However, I am starting to get nervous.

My endo said most people actually choose the RAI. I think most people think it is easier. However, as you said there can be lots of problems with side effects.

Has anyone heard or know anything about another option which I have read a little about. I have read that they can inject alcohol into the nodules. A few books on hyperthyroidism and the thyroid I have gotten mention this. However, I don't think it is widely practiced.


----------



## Andros (Aug 26, 2009)

cathyl111 said:


> I have a multinodular goiter on one side which was followed by an endo for many years. About a year and a half ago, my bloodwork finally showed hyperthyroidism. I had the uptake scan done which showed a hyperfunctioning nodule on the right side with suppression on the left lobe. The uptake was 36% (I was told normal was 10-35%).
> 
> My endo put me on 10 mg daily of methimazole. Bloodwork every couple of months followed, and he lowered dose to 5 mg as bloodwork showed I was in normal levels. He is not happy I am on methimazole for so long. However, I can't decide what I should do.
> 
> ...


Yes; your liver enzymes could be greatly affected with long term use of anti-thyroid meds.

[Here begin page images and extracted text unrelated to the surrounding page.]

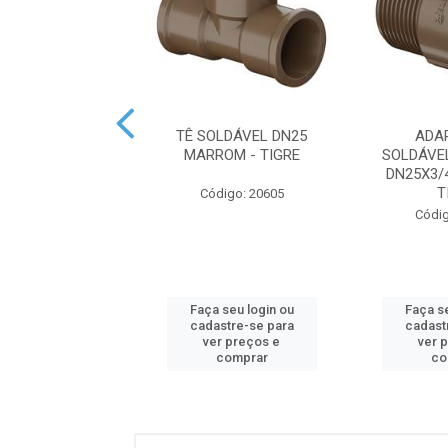
SOLDÁVEL DN25
TÊ SOLDÁVEL DN25
ADA
ROM - TIGRE
MARROM - TIGRE
SOLDÁVE
DN25X3/
T
digo: 15329
Código: 20605
Códig
 seu login ou
Faça seu login ou
Faça se
astre-se para
cadastre-se para
cadast
er preços e
ver preços e
ver 
comprar
comprar
co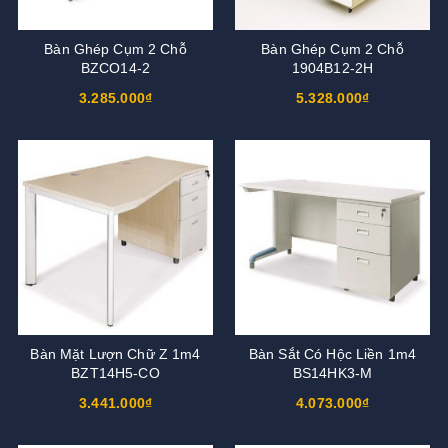
Bàn Ghép Cụm 2 Chỗ
Bàn Ghép Cụm 2 Chỗ
BZCO14-2
1904B12-2H
3.285.000₫
5.328.000₫
Bàn Mặt Lượn Chữ Z 1m4
Bàn Sắt Có Hộc Liền 1m4
BZT14H5-CO
BS14HK3-M
3.441.000₫
4.073.000₫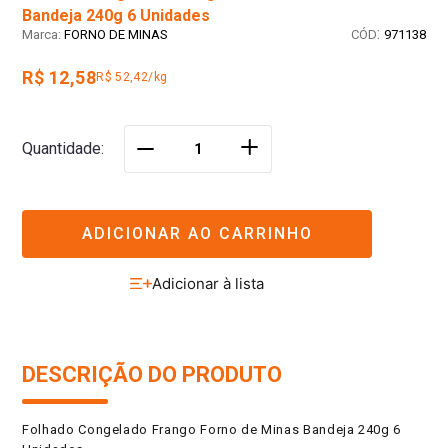
Bandeja 240g 6 Unidades
:
FORNO DE MINAS
971138
R$ 12,58
R$ 52,42/kg
＋
Quantidade
－
ADICIONAR AO CARRINHO
DESCRIÇÃO DO PRODUTO
Folhado Congelado Frango Forno de Minas Bandeja 240g 6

Also, you have to stop and ask yourself, "Do I really feel good most of the time, if not all the time?"

This is a very hard decision for you to make because it is a permanent decision no matter which way you go.

I do know that I personally would chose the surgery. However, there are many here who had partial thyroidectomy and years later had to have the other side removed.

You will get plenty of input from our posters; you can be sure of that. Lots of experience around here.


----------



## cathyl111 (Oct 30, 2011)

To tell you the truth, I felt better when I was not on the methimazole. I feel like I am constantly catching a cold while on this medication.

Going to the endo tomorrow with lots of questions. I really want to find out more about the alcohol ablation.


----------



## Andros (Aug 26, 2009)

cathyl111 said:


> To tell you the truth, I felt better when I was not on the methimazole. I fell like I am constantly catching a cold while on this medication.
> 
> Going to the endo tomorrow with lots of questions. I really want to find out more about the alcohol ablation.


I could not agree more; I was horribly ill on the Methimazole myself.

Let us know what you find out about the alcohol ablation.


----------



## Octavia (Aug 1, 2011)

cathyl111 said:


> Thanks Joplin.
> 
> My endo said most people actually choose the RAI. I think most people think it is easier. However, as you said there can be lots of problems with side effects.


Sounds like your endo deals with this at least fairly frequently. What percentage of those who choose RAI end up needing to take replacement hormone? My understanding is that the RAI would have to be EXACTLY right in order to get the EXACT results that would enable you to no need meds, and that is pretty rare. On the other hand, if you get a partial thyroidectomy, there's no certainty about whether the remaining half will work as you need it to, to avoid meds. So many unknowns...

I am curious to hear what you find out about the alcohol method, too.

Best wishes for your appointment.


----------



## cathyl111 (Oct 30, 2011)

I don't think there are any guarantees either way.

Just got off the phone with a friend who had thyroid cancer (which I don't have) and she said that after her surgery she had to follow up with the RAI, and she said she really didn't have any of the side effects. It took the endo a while to get her balanced, but she did really well. I am seeing her endo because of her referral.

You just don't know. As has been mentioned, I could have the surgery and have to still take thyroid medicine if the other half of the thyroid does not function properly or have to eventually have the other half removed also.

I have only read a little about the alcohol ablation for nodules. I wonder why so little is discussed about that option. The only problem I might have is I think that might just be for cystic nodules. I have both cystic and solid.

I have one other question regarding RAI. Is the dose given lower if they are just trying to kill off one side or if it is not after cancer surgery. I am assuming if it is a lower dose, the side effects would be less.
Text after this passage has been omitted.